After co-writer Rhett Reese mentions how Deadpool 2 won’t have anything as crazy as Deadpool and Cable going out into space or into the future, his partner Paul Wernick told Collider that they don’t want the budget to be that much bigger, as Deadpool isn’t a character that needs to go overboard financially. He said:
We don’t want $150 million to go make the next movie, that’s not Deadpool. Deadpool doesn’t lift cities up into the air or battle aliens coming down to earth, that’s just not Deadpool. So we’re happy in that little small budget range that they have us in; we don’t wanna blow this next one out.
Its worth noting that Wernick made that statement before Deadpool was released to the public last Friday, and since then the movie has earned over $316 million worldwide. So Fox is definitely going to throw more money at the sequel, and while the new budget may not quite reach $150 million, it’s hard to imagine it not getting to between $80-$100 million. To draw a few comparisons, Marvel Studios’ last non-ensemble sequel was 2014’s Captain America: The Winter Soldier, and that was given $170 million, while last summer’s Ant-Man cost $130 million.
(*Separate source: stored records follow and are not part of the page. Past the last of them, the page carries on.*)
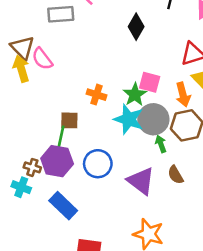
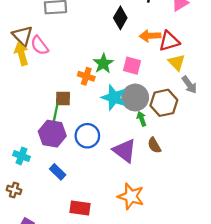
green star: (135, 95) -> (103, 63), moved
orange arrow: (183, 95) -> (150, 36), moved, turned 102
brown cross: (32, 167) -> (14, 190), moved
blue rectangle: (63, 206) -> (58, 172), size x0.7

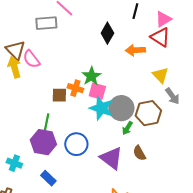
red triangle: (169, 41) -> (160, 37), moved, turned 50
pink square: (132, 66) -> (97, 91), moved
brown square: (63, 99) -> (59, 95), moved
green arrow: (142, 119) -> (127, 128), turned -128

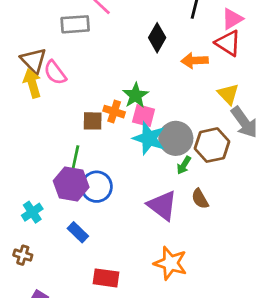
gray arrow: (172, 96) -> (244, 122), size x1.4
blue circle: (76, 144) -> (97, 187), moved
cyan cross: (14, 163) -> (32, 212), turned 35

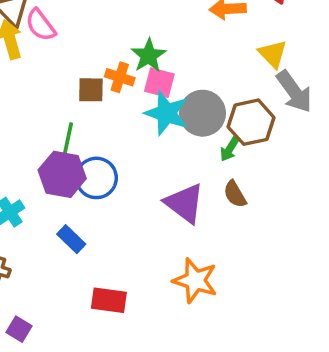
green arrow: (184, 165) -> (230, 149), moved

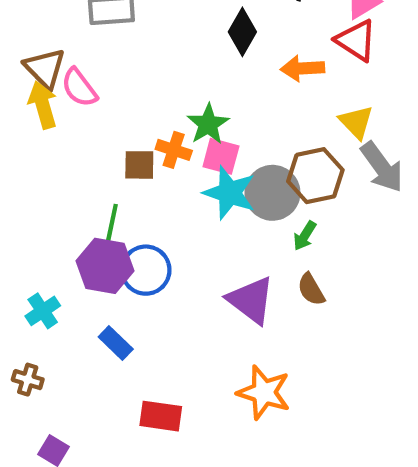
brown hexagon: (251, 122) -> (315, 176), moved

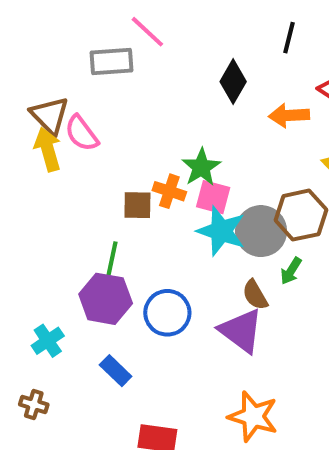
blue circle: (146, 270) -> (167, 313), moved
brown semicircle: (311, 289) -> (255, 295), moved

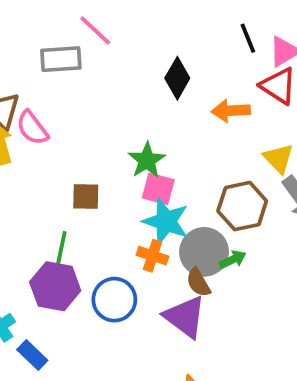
black line: (289, 38) -> (248, 38), moved, turned -36
orange cross: (169, 191) -> (153, 256), moved
gray circle: (261, 231) -> (204, 252), moved
green arrow: (291, 271) -> (233, 260), turned -148
blue rectangle: (116, 371) -> (32, 355), moved

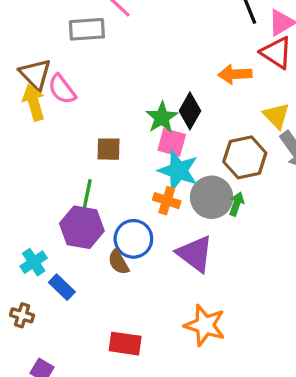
black diamond: (177, 78) -> (190, 111), moved
green arrow: (233, 260) -> (237, 204), turned -45
brown semicircle: (198, 282) -> (118, 262), moved

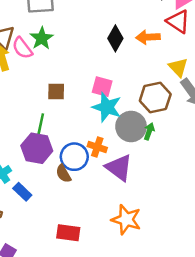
black diamond: (190, 111) -> (115, 38), moved
green star: (162, 117) -> (42, 38), moved
orange cross: (167, 201) -> (97, 147), moved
Aside from the addition of Deadpool’s partner/occasional adversary Cable, plot details for Deadpool 2 haven’t been revealed yet, which makes sense given that it was only green-lit last week. However, Reese and Wernick also recently said despite the stories featuring the Merc with the Mouth being inherently weird, from Wade breaking the fourth wall to his colorful supporting characters, they’re taking careful steps not to increase the "crazy" by too much. Deadpool was obviously a bizarre watch in the greatest way possible, but they also want to keep the story simple for the sequel. As this first movie proved, you don’t always need a massive budget to make a superhero movie great, and it sounds like Reese and Wernick know exactly how to make the Deadpool experience greater without breaking the bank.
There’s no word yet on when Deadpool 2 will be released, but in addition to Ryan Reynolds, Rhett Reese and Paul Wernick reprising their respective duties, director Tim Miller is also in negotiations to return.